The principle of trusting in this verifying faculty tolerated, will not only affect the relations of the party to those outside their own narrow circle, but it will foster a spirit of hero-worship among themselves, in the supremacy assumed and allowed of a favored teacher or teachers, who will as a matter of fact be the instructor of the less instructed, in those things which their own judgment had not taught them, nor their own vision led them to see. The result will be that a state of necessary dependence on man for instruction in the things of God will be fallen into by the many, and fostered by the few, the very opposite of that which is the legitimate position of the child of God, to whom the apostle says, “We have an unction from the Holy one and we know all things”; a position, wherein the Babe in Christ is taught of God in all that He would bind upon his conscience. There is a sad self-deception in the thought, that the light of conscience often boasted in, is that of the individual himself as taught of God; that which is learnt in these matters is mostly not from the conscience of the individual himself as exercised before God, but from the domination of another, or the overruling influence of a party, which brings into its bondage those who ought to stand in the liberty of the sons of God, a liberty that calls no man master or teacher, and allows of no lording over the conscience of another.

It was said above that the small edge of the wedge has been allowed, but the more the teaching of those who are under the influence of this system is examined, the more plainly is it perceptible, that with strong attestations of adhesion to the Word, its life and power is too frequently lost, and a system of teaching has been advocated in which man is left to play fast and loose with the oracles of God, as a self-willed conscience may dictate. There is a deeper evil in all this than those accustomed to it are prepared to acknowledge or willing to see—an evil that is only awaiting the development of fresh circumstances and new complexities to bring fully to light, for new events will drive home this destructive wedge more and more, and unless God interfere, we know too well what the end will be—an end in full accord with the course of this world, the consummation of which we are so fast approaching. Let him that readeth understand!

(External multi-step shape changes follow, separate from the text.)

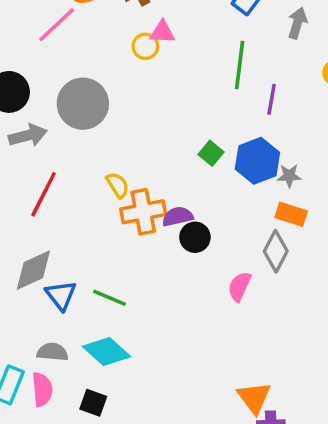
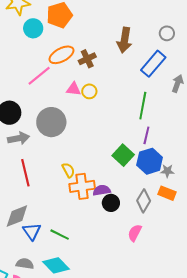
pink triangle: (162, 32) -> (74, 89), moved
purple line: (272, 99) -> (146, 135), moved
green square: (211, 153) -> (123, 155), size x1.5
red line: (44, 194) -> (25, 173), turned -44
gray diamond: (276, 251) -> (144, 201), moved

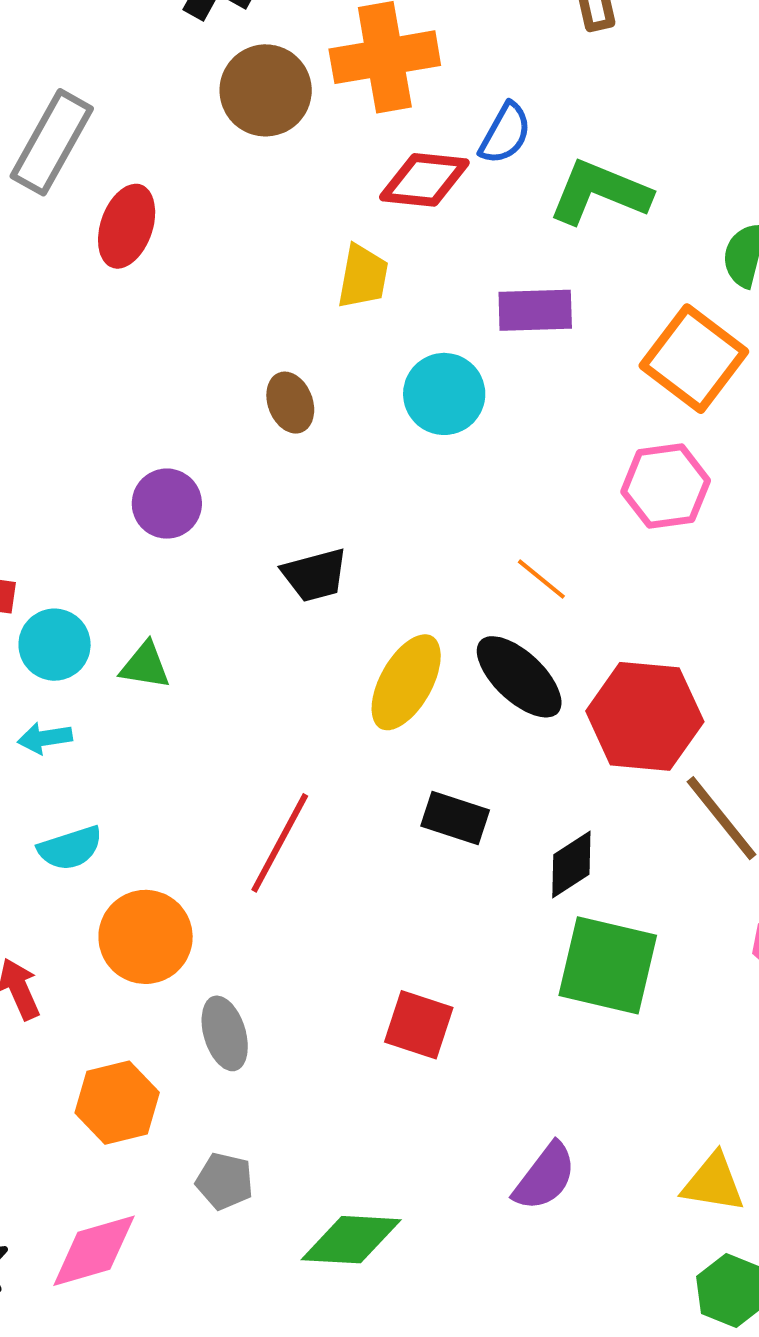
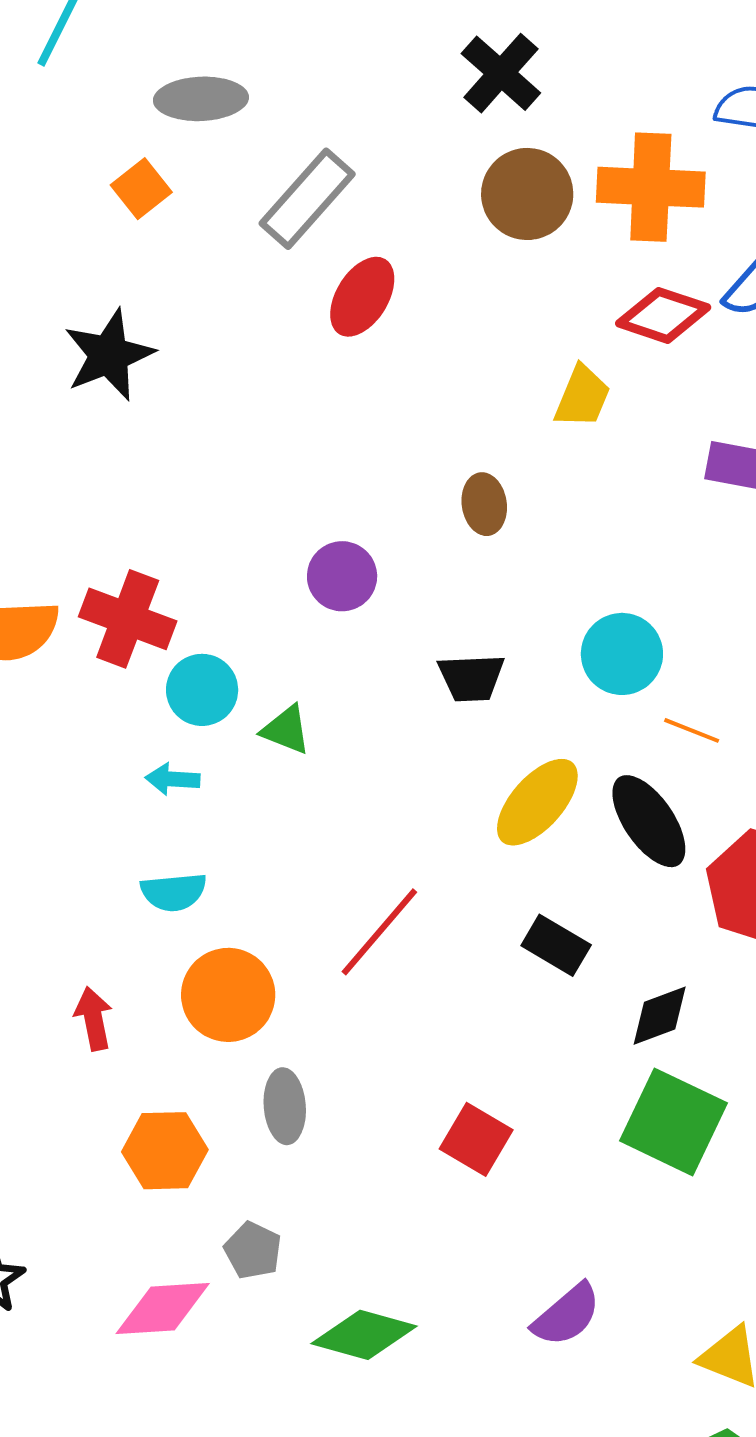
cyan circle: (444, 394) -> (622, 654), moved
orange line: (541, 579) -> (692, 730), turned -30
pink diamond: (94, 1251) -> (163, 1308), moved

  1. For this letter in full, the reader is referred to a Pamphlet published at Sheffield, “Letters of J. N. Darby, &c., with Replies, &c.” This Pamphlet is well deserving attentive perusal, together with the notes and comments on this letter which is under review. It is sold by S. W. Spurr, West Street, Sheffield.
  2. Three letters,” say the Sheffield brethren, “were afterwards received from the Priory brethren in answer to the above, assuming throughout that the offence in April, 1860, described as “grievous against the Lord’s presence and His people,” was “of a character not needing to be determined by scripture.”
  3. For full particulars of this matter we refer our readers to the following Pamphlets:—“Correspondence of the Walworth and Priory Gatherings.” “Letters Relating to the Recent Excommunications of Assemblies,” and “Letters of J. N. Darby, &c., with Replies on behalf of the Sheffield Brethren.” The latter Pamphlets are to be had of S. W. Spurr, West Street, Sheffield. We would particularly recommend these Pamphlets to the prayerful consideration of the people of God, that they may trace out the tendencies of this system of church fellowship.